La première signification du mot est celle étymologique qui remonte au Moyen Âge : la signification "d'élu", de "choisi", de "distingué" ; le sens du terme est évidemment positif ; on se réfère toujours à la "melior pars" de la société, à ce qu'il y a de meilleur dans l'ensemble social, défini aussi comme aristocratie : l'élite est une aristocratie ou, pour mieux dire, l'aristocratie est une véritable élite, une classe politique avec des qualités supérieures.

Il y a en effet une nuance entre les deux mots. Le terme élite indique génériquement la part plus distinguée, la part meilleure de la société, alors que l'aristocratie est une structure politique, une des trois formes de gouvernement classiques (monarchie, aristocratie, démocratie).

D'après la pensée classique, c'est au petit groupe, à l'aristocratie, que revient la conduite de l'État, pas au détriment, mais au bénéfice de la multitude. Si le petit nombre gouverne dans son propre intérêt et non dans l'intérêt commun, l'aristocratie dégénère en oligarchie.

Le terme oligarchie a toujours conservé un sens péjoratif, comme version corrompue de l'aristocratie. Le mot aristocratie a toujours eu au contraire, le sens positif, étymologique, de "gouvernement des meilleurs". C'est une conception qu'on pourrait définir "axiologique" ou "valorielle". L'axiologie est la recherche et l'exposition des valeurs fondamentales et des principes auxquels on ne peut renoncer, dans la conviction qu'il existe une vérité et un bien dans le domaine moral, politique et social. Seulement à la condition de définir l'existence d'un "bonum", des bons, peut-on parler d'un "melius", des meilleurs.

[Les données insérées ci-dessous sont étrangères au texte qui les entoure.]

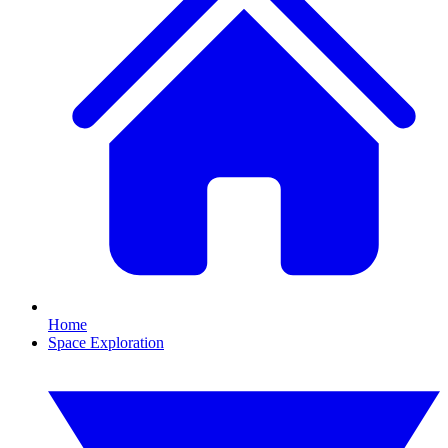
Home
Space Exploration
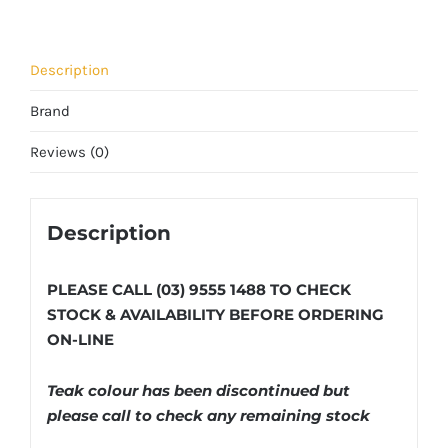
Description
Brand
Reviews (0)
Description
PLEASE CALL (03) 9555 1488 TO CHECK
STOCK & AVAILABILITY BEFORE ORDERING
ON-LINE
Teak colour has been discontinued but
please call to check any remaining stock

Le rôle des "meilleurs" dans le gouvernement de la Cité a été souligné, dans cette perspective, par tous les grands maîtres de la pensée politique, de Platon et Aristote jusqu'à nos jours.

Pour Platon ainsi que pour Aristote, les aristoi, les meilleurs, sont en tant que agathoi, bien nés, les nobles, ceux qui appartiennent aux classes plus élevées de la société, tandis que les kakoi, les "mal-nés", sont proprement les méchants, la plèbe.

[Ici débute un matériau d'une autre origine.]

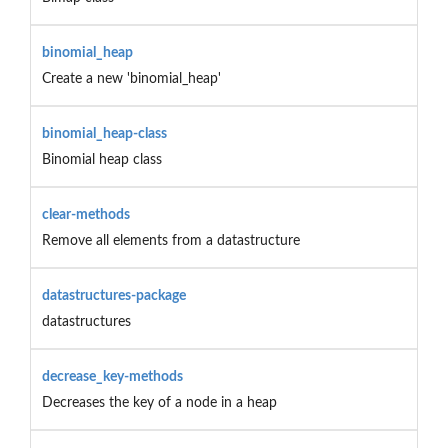
binomial_heap
Create a new 'binomial_heap'
binomial_heap-class
Binomial heap class
clear-methods
Remove all elements from a datastructure
datastructures-package
datastructures
decrease_key-methods
Decreases the key of a node in a heap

En ce sens, aristocratie peut devenir synonyme de noblesse c'est-à-dire d'une condition politique et sociale transmise par voie héréditaire. La noblesse est un groupe de familles auxquelles la loi reconnaît des privilèges, faits de devoirs et de droits, se transmettant par le fait de la naissance. L'investiture publique de ces familles par l'Autorité souveraine qui comptant sur leur dévouement, les emploie au service du pays, c'est l'anoblissement.

Au cours des mille ans qui s'écoulent depuis l'aurore de la chrétienté jusqu'à 1789, la noblesse a eu une place marquée dans le gouvernement de la société européenne. La tripartition de la société en trois classes, ou mieux, trois ordres - le clergé, la noblesse et le peuple - manifestait la nette distinction entre gouvernants et gouvernés inhérent à tout groupe social.

La société d'ordre d'Ancien Régime, d'après la formule de Roland Mousnier, était une société profondément inégalitaire, mais largement participative, caractérisée par la délimitation des rôles et des attributions, et inspirée par la doctrine chrétienne, qui perfectionne la conception classique, sur la légitimité et la nécessité des inégalités sociales.

La Révolution française a prétendu liquider la société d'ordres d'Ancien Régime au nom de la démocratie égalitaire et totalitaire d'origine roussienne. Dans son étude sur la souveraineté, en renversant l'axiome de Rousseau, pour lequel l'aristocratie héréditaire "est le pire de tous les gouvernements", Joseph Maistre démontre que le pire des gouver-nements est la démocratie, parce qu'elle est, selon sa définition, "une association d'hommes sans souveraineté". Maistre considère que la démocratie pure "n'existe pas plus que le despotisme absolu" ; tous les gouvernements, d'après le grand penseur savoyard, sont aristocratiques : "la démocratie n'est qu'une aristocratie élective", alors que la monarchie n'est autre qu'une "aristocratie centralisée".

Après 1789, les idées de Rousseau ont pris le dessus dans la société. Les théoriciens de la Révolution française préconisent la souveraineté populaire comme "volonté générale" dans laquelle toute volonté particulière est destinée et forcée à se fondre quasi mystiquement, pour engendrer le nouvel Éden, le règne de la démocratie, du progrès, de l'égalité.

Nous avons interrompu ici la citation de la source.